10. Invoicing and Payment
You will provide Us with valid and updated credit card information. If You provide credit card information to Us, You authorize Us to charge such credit card for all Purchased Services listed in the Order Form for the initial subscription term and any renewal subscription term(s). Such charges shall be made in advance, either monthly, quarterly, half yearly and annually or in accordance with any different billing frequency stated in the applicable Order Form.
11. Suspension of Service and Acceleration
If any amount owing by You under this or any other agreement for Our services is 30 or more days overdue (or 10 or more days overdue in the case of amounts You have authorized Us to charge to Your credit card), We may, without limiting Our other rights and remedies, accelerate Your unpaid fee obligations under such agreements so that all such obligations become immediately due and payable, and suspend Our services to You until such amounts are paid in full.
12. Payment Disputes
We will not exercise Our rights of suspension of Service and Acceleration if You are disputing the applicable charges reasonably and in good faith and are cooperating diligently to resolve the dispute.

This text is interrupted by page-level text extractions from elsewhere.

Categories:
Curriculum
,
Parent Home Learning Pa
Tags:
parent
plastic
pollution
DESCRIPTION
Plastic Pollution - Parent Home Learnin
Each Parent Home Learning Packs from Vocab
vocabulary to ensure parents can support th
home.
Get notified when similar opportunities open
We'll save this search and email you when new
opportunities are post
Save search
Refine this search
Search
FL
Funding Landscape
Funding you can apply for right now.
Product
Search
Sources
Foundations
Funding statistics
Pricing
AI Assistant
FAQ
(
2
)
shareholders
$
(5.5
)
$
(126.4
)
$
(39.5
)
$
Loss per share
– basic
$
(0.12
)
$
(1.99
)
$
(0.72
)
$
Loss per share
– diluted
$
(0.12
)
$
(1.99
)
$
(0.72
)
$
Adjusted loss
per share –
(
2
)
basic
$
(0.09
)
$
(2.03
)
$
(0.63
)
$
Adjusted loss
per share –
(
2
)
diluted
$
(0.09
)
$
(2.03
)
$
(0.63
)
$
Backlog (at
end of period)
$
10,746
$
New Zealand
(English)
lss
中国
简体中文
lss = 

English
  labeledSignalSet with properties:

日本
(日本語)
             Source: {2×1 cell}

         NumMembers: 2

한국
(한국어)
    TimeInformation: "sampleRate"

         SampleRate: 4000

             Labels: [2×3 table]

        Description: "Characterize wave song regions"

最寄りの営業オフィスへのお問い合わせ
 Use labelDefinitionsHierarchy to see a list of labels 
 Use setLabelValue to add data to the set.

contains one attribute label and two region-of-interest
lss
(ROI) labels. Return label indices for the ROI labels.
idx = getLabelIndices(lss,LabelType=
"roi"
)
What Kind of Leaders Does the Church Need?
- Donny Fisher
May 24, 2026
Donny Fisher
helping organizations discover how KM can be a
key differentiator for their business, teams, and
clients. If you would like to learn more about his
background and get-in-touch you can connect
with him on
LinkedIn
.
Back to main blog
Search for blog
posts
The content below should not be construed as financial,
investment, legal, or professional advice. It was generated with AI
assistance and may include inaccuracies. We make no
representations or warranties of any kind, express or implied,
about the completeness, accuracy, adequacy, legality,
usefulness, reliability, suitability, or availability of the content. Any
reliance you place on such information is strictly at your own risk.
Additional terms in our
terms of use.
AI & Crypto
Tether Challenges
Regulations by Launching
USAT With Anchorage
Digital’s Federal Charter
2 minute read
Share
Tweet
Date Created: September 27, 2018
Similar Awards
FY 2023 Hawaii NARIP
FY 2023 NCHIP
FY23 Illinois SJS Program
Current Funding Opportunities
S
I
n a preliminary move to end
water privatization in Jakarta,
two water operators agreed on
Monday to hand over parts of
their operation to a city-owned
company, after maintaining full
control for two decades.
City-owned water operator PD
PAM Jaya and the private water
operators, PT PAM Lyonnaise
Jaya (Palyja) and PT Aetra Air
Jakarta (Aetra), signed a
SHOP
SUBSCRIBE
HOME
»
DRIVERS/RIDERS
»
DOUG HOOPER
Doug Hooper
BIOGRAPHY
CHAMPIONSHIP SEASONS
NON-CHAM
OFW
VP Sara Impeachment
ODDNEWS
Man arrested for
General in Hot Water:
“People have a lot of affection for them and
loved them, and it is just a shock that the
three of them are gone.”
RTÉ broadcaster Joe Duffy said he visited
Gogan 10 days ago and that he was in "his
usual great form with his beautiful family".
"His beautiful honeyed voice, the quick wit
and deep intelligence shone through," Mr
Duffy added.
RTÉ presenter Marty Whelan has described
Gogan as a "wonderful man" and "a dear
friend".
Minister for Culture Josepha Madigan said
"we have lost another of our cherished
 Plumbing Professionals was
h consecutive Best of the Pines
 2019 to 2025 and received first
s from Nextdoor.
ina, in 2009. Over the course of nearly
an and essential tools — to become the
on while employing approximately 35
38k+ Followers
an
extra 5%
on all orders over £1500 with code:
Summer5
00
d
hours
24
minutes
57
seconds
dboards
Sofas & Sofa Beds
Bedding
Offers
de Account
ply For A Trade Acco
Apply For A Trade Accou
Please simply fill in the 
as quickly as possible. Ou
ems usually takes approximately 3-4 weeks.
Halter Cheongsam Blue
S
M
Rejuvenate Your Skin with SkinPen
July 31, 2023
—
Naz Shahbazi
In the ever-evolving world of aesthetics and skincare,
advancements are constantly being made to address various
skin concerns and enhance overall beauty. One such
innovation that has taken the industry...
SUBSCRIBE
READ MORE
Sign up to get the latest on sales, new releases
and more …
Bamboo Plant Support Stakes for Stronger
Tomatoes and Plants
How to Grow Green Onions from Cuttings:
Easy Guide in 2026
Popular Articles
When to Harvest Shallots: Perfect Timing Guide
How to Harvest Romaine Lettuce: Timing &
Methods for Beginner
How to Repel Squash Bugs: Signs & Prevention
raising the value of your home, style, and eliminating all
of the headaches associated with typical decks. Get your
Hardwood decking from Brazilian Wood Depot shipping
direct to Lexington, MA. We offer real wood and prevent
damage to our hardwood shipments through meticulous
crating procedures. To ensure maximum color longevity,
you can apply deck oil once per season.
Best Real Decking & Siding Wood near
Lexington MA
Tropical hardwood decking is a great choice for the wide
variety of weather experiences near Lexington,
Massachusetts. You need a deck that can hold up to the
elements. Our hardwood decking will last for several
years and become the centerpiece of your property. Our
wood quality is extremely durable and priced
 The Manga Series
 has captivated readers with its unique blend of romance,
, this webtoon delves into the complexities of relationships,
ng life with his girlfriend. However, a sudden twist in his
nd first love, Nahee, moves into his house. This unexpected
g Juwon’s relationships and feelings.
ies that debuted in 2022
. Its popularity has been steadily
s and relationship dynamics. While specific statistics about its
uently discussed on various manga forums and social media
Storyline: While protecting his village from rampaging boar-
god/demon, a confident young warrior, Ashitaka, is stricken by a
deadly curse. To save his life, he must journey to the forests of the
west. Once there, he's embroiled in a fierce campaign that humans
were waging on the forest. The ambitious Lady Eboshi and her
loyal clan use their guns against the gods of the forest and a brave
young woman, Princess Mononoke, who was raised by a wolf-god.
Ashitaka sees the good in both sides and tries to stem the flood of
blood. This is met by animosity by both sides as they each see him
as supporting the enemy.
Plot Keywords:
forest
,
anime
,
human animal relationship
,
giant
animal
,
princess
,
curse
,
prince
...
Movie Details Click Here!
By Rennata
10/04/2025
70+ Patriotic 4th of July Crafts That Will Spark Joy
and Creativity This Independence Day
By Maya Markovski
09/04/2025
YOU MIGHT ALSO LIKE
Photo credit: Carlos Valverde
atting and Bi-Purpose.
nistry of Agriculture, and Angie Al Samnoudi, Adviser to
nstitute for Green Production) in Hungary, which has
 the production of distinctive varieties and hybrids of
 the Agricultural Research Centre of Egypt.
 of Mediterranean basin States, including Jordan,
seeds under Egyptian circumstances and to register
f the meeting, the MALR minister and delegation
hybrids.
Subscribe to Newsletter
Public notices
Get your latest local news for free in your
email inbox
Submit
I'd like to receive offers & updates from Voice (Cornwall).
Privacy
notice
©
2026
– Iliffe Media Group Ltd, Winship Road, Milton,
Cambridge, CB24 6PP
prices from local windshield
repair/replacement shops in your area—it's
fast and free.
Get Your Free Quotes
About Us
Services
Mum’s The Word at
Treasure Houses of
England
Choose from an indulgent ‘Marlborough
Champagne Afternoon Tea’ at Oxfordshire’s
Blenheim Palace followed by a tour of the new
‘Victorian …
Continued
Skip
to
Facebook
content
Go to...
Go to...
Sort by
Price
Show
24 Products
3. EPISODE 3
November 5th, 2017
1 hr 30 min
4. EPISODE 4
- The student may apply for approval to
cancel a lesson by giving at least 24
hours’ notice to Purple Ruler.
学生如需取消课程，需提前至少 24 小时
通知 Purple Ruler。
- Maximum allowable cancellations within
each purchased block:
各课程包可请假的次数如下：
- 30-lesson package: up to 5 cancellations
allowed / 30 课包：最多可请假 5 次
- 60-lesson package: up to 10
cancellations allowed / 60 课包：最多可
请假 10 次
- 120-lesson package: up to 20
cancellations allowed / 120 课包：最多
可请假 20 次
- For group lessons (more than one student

Our fees do not include any taxes, levies, duties or similar governmental assessments of any nature, including, for example, value-added, sales, use or withholding taxes, assessable by any jurisdiction whatsoever (collectively, “Taxes”). You are responsible for paying all Taxes associated with Your purchases hereunder.
14. Future Functionality
You agree that Your purchases are not contingent on the delivery of any future functionality or features, or dependent on any oral or written public comments made by Us regarding future functionality or features.
15. License to Use Feedback
You grant to Us and Our Affiliates a worldwide, perpetual, irrevocable, royalty-free license to use and incorporate into Our and/or Our Affiliates’ services any suggestion, enhancement request, recommendation, correction or other feedback provided by You or Users relating to the operation of Our or Our Affiliates’ services.
16. Term of Purchased Subscriptions
The term of each subscription shall be as specified in the applicable plan. Except as otherwise specified in any plan, subscriptions will automatically renew for additional periods equal to the expiring subscription term, unless either party gives the other notice of non-renewal at least 30 days before the end of the relevant subscription term.
A party may terminate this Agreement for cause (i) upon 30 days written notice to the other party of a material breach if such breach remains uncured at the expiration of such period, or (ii) if the other party becomes the subject of a petition in bankruptcy or any other proceeding relating to insolvency, receivership, liquidation or assignment for the benefit of creditors.
18. Refund or Payment upon Termination
If this Agreement is terminated by either party with prior 30 days notice, We will refund You any prepaid fees covering the remainder of the plan after the effective date of termination. In no event will termination relieve You of Your obligation to pay any fees payable to Us for the period prior to the effective date of termination.
19. Data Portability and Deletion
Upon request by You made within 30 days after the effective date of termination or expiration of this Agreement, We will make Your Data available to You for export or download as provided in the Documentation. After such 30-day period, We will have no obligation to maintain or provide any Your Data, and as provided in the Documentation will thereafter delete or destroy all copies of Your Data in Our systems or otherwise in Our possession or control, unless legally prohibited.